• [EXERCISE AIM] Give back every line of the material below that has the string "nicht".

______

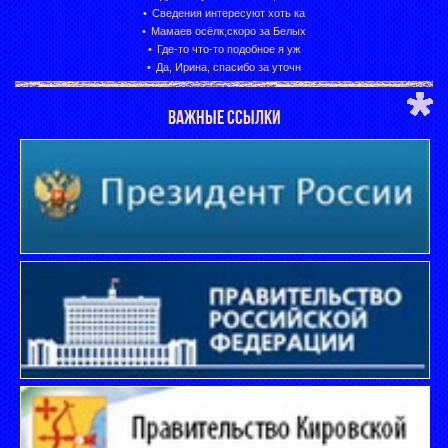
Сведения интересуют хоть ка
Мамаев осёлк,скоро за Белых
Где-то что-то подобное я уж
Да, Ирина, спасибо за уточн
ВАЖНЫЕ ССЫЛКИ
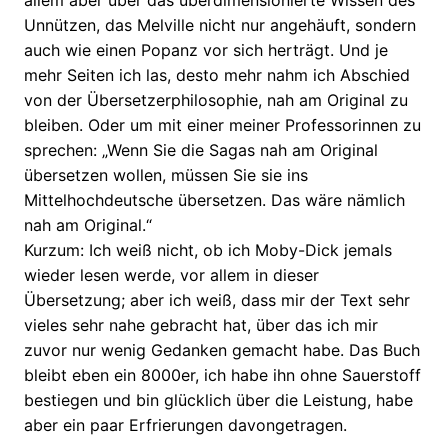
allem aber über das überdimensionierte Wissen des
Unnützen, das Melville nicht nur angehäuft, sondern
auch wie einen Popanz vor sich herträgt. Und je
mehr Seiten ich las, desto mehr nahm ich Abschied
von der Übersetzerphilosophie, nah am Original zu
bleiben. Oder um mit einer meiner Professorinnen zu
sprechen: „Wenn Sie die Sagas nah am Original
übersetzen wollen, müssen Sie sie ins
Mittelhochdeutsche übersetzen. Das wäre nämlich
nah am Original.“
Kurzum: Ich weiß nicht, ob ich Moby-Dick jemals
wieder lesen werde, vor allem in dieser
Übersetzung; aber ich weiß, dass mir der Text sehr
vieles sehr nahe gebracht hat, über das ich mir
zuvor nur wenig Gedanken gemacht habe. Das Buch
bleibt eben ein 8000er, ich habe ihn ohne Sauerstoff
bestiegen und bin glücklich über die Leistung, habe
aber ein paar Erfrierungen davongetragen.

______

• [SOLUTION TO THE PROBLEM]
Unnützen, das Melville nicht nur angehäuft, sondern
Kurzum: Ich weiß nicht, ob ich Moby-Dick jemals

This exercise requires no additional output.